The declines have been most acute among younger Americans – who watch less traditional TV than their older counterparts. This year 70% of adults ages 18-44 in TV households report subscribing to a pay-TV service, a substantial 13%-point drop from 83% just 5 years ago.

The percentage of adults ages 45 and older in TV homes who subscribe to a pay-TV service has also decreased over that time frame, but by a smaller 5% points, from 88% to 83%.

Meanwhile, the 22% of adults who said they don’t subscribe to a pay-TV service broke out as follows: 7% last subscribed in the past 3 years; 7% last subscribed more than 3 years ago; and 8% have never subscribed.

One of the interesting findings from the survey relates to recent movers. Among those who moved residence in the past year, fully one-third (32%) said they don’t currently subscribe to a pay-TV service. Movers are generally ripe for provider switching, but the proportion foregoing pay-TV overall has grown quite dramatically, from 21% in 2015 and 12% in 2010. It may be that as they cancel their existing services for their move, these adults simply aren’t beginning new contracts in their new residences.

The report also points out two other correlations with pay-TV service penetration. The first relates to household income, as 27% of respondents with incomes lower than $50,000 forego pay-TV, compared to 20% with incomes higher than that level. This likely relates to ongoing concerns about the cost of pay-TV, which new survey research [pdf] from The Hollywood Report and Morning Consult shows still abound. Indeed, 90% of respondents to that survey consider cost to be somewhat or very important when it comes to deciding which traditional TV or streaming services to subscribe to, and respondents are as likely to be dissatisfied as satisfied with the cost of their current cable or satellite service.

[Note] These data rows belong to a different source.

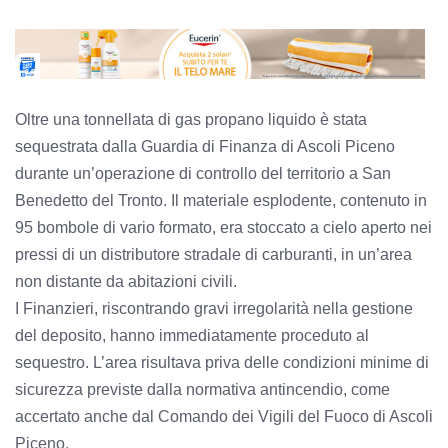
Oltre una tonnellata di gas propano liquido è stata
sequestrata dalla Guardia di Finanza di Ascoli Piceno
durante un’operazione di controllo del territorio a San
Benedetto del Tronto. Il materiale esplodente, contenuto in
95 bombole di vario formato, era stoccato a cielo aperto nei
pressi di un distributore stradale di carburanti, in un’area
non distante da abitazioni civili.
I Finanzieri, riscontrando gravi irregolarità nella gestione
del deposito, hanno immediatamente proceduto al
sequestro. L’area risultava priva delle condizioni minime di
sicurezza previste dalla normativa antincendio, come
accertato anche dal Comando dei Vigili del Fuoco di Ascoli
Piceno.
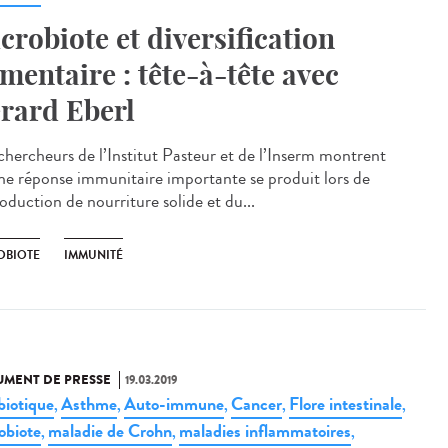
crobiote et diversification
imentaire : tête-à-tête avec
rard Eberl
chercheurs de l’Institut Pasteur et de l’Inserm montrent
ne réponse immunitaire importante se produit lors de
roduction de nourriture solide et du...
OBIOTE
IMMUNITÉ
MENT DE PRESSE
19.03.2019
biotique
Asthme
Auto-immune
Cancer
Flore intestinale
,
,
,
,
,
obiote
maladie de Crohn
maladies inflammatoires
,
,
,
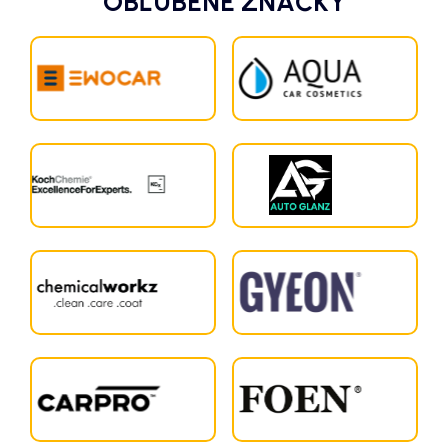
OBĽÚBENÉ ZNAČKY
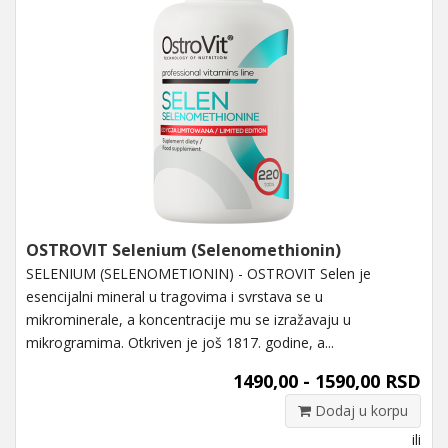
OSTROVIT Selenium (Selenomethionin)
SELENIUM (SELENOMETIONIN) - OSTROVIT Selen je
esencijalni mineral u tragovima i svrstava se u
mikrominerale, a koncentracije mu se izražavaju u
mikrogramima. Otkriven je još 1817. godine, a...
1490,00 - 1590,00 RSD
Dodaj u korpu
ili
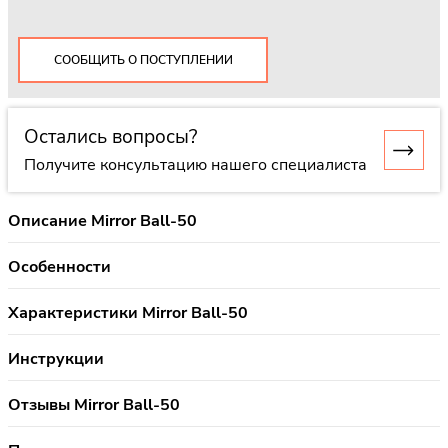
СООБЩИТЬ О ПОСТУПЛЕНИИ
Остались вопросы?
Получите консультацию нашего специалиста
Описание Mirror Ball-50
Особенности
Характеристики Mirror Ball-50
Инструкции
Отзывы Mirror Ball-50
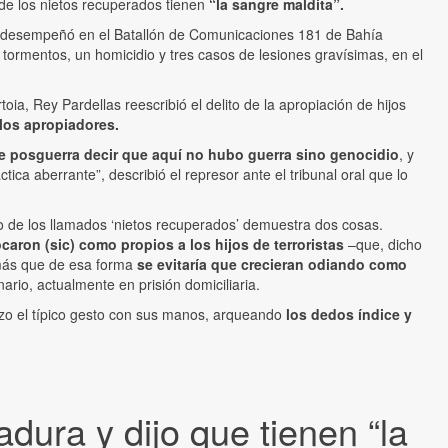
de los nietos recuperados tienen
“la sangre maldita”.
e desempeñó en el Batallón de Comunicaciones 181 de Bahía
tormentos, un homicidio y tres casos de lesiones gravísimas, en el
oia, Rey Pardellas reescribió el delito de la apropiación de hijos
los apropiadores.
 de posguerra decir que aquí no hubo guerra sino genocidio
, y
ctica aberrante”, describió el represor ante el tribunal oral que lo
o de los llamados ‘nietos recuperados’ demuestra dos cosas.
aron (sic) como propios a los hijos de terroristas
–que, dicho
más que de esa forma
se evitaría que crecieran odiando como
enario, actualmente en prisión domiciliaria.
zo el típico gesto con sus manos, arqueando
los dedos índice y
adura y dijo que tienen “la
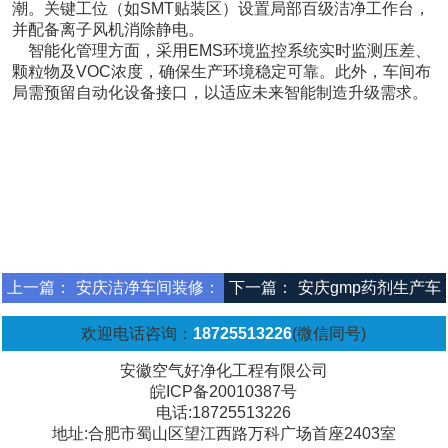
潮。关键工位（如SMT贴装区）设置局部百级洁净工作台，
并配备离子风机消除静电。
智能化管理方面，采用EMS环境监控系统实时监测压差、
颗粒物及VOC浓度，确保生产环境稳定可靠。此外，车间布
局需预留自动化设备接口，以适应未来智能制造升级需求。
上一篇：
安庆洁净车间装修：
下一篇：
安庆gmp药剂生产车
行业创新之数字化与绿色化转
间净化工程
欢迎电话咨询：
18725513226
(微信同号)
型
安徽空气好净化工程有限公司
皖ICP备20010387号
电话:18725513226
地址:合肥市蜀山区望江西路万科广场首座2403室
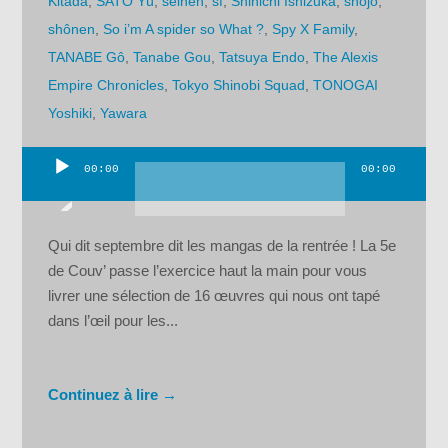
Kitada
,
SATO Yû
,
seinen
,
sf
,
Shinichi Ishizuka
,
shojo
,
shônen
,
So i’m A spider so What ?
,
Spy X Family
,
TANABE Gô
,
Tanabe Gou
,
Tatsuya Endo
,
The Alexis
Empire Chronicles
,
Tokyo Shinobi Squad
,
TONOGAI
Yoshiki
,
Yawara
00:00
00:00
Lecteur
audio
Qui dit septembre dit les mangas de la rentrée ! La 5e
de Couv’ passe l’exercice haut la main pour vous
livrer une sélection de 16 œuvres qui nous ont tapé
dans l’œil pour les...
Continuez à lire →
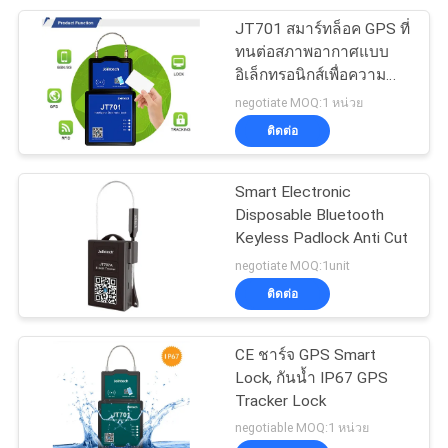
JT701 สมาร์ทล็อค GPS ที่
24
ทนต่อสภาพอากาศแบบ
เซ็นเซอร์ระดับถัง
อิเล็กทรอนิกส์เพื่อความ
ปลอดภัยของตู้
negotiate MOQ:1 หน่วย
น้ำมันเชื้อเพลิงดีเซล
คอนเทนเนอร์
ติดต่อ
Smart Electronic
Disposable Bluetooth
Keyless Padlock Anti Cut
11
negotiate MOQ:1unit
อุปกรณ์ติดตามยาน
ติดต่อ
พาหนะ gps
CE ชาร์จ GPS Smart
Lock, กันน้ำ IP67 GPS
Tracker Lock
negotiable MOQ:1 หน่วย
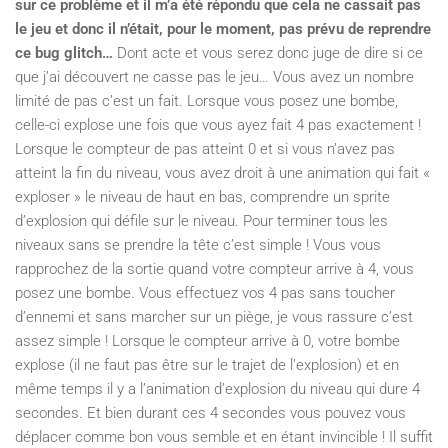
sur ce problème et il m’a été répondu que cela ne cassait pas
le jeu et donc il n’était, pour le moment, pas prévu de reprendre
ce bug glitch…
Dont acte et vous serez donc juge de dire si ce
que j’ai découvert ne casse pas le jeu… Vous avez un nombre
limité de pas c’est un fait. Lorsque vous posez une bombe,
celle-ci explose une fois que vous ayez fait 4 pas exactement !
Lorsque le compteur de pas atteint 0 et si vous n’avez pas
atteint la fin du niveau, vous avez droit à une animation qui fait «
exploser » le niveau de haut en bas, comprendre un sprite
d’explosion qui défile sur le niveau. Pour terminer tous les
niveaux sans se prendre la tête c’est simple ! Vous vous
rapprochez de la sortie quand votre compteur arrive à 4, vous
posez une bombe. Vous effectuez vos 4 pas sans toucher
d’ennemi et sans marcher sur un piège, je vous rassure c’est
assez simple ! Lorsque le compteur arrive à 0, votre bombe
explose (il ne faut pas être sur le trajet de l’explosion) et en
même temps il y a l’animation d’explosion du niveau qui dure 4
secondes. Et bien durant ces 4 secondes vous pouvez vous
déplacer comme bon vous semble et en étant invincible ! Il suffit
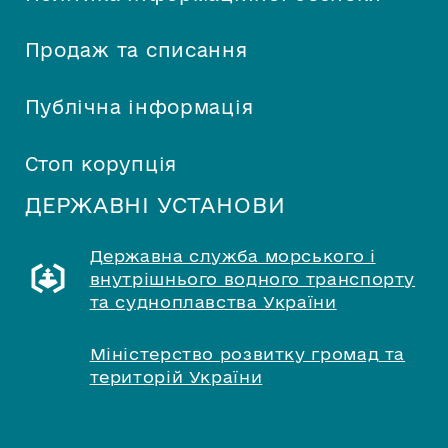
Продаж та списання
Публічна інформація
Стоп корупція
ДЕРЖАВНІ УСТАНОВИ
Державна служба морського і
внутрішнього водного транспорту
та судноплавства України
Міністерство розвитку громад та
територій України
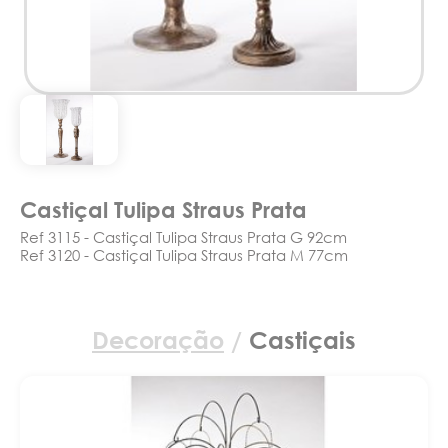
Castiçal Tulipa Straus Prata
Ref 3115 - Castiçal Tulipa Straus Prata G 92cm
Ref 3120 - Castiçal Tulipa Straus Prata M 77cm
Decoração
/
Castiçais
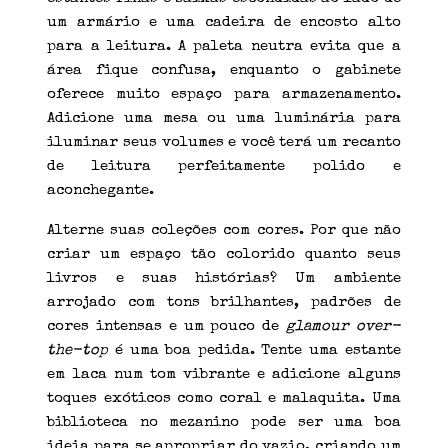
um armário e uma cadeira de encosto alto
para a leitura. A paleta neutra evita que a
área fique confusa, enquanto o gabinete
oferece muito espaço para armazenamento.
Adicione uma mesa ou uma luminária para
iluminar seus volumes e você terá um recanto
de leitura perfeitamente polido e
aconchegante.
Alterne suas coleções com cores. Por que não
criar um espaço tão colorido quanto seus
livros e suas histórias? Um ambiente
arrojado com tons brilhantes, padrões de
cores intensas e um pouco de
glamour over-
the-top
é uma boa pedida. Tente uma estante
em laca num tom vibrante e adicione alguns
toques exóticos como coral e malaquita. Uma
biblioteca no mezanino pode ser uma boa
ideia para se apropriar do vazio, criando um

Finally, the other link in the LRG research regards the number of TVs in the home. Among those with just one TV in the home, 44% are pay-TV non-subscribers, double the rate of those using 2 TVs (23%) and more than triple the rate of those using 3 or more TVs (12%).

About the Data: The results are based on a weighted telephone survey conducted in September-October 2018 among 1,152 adults ages 18 and older.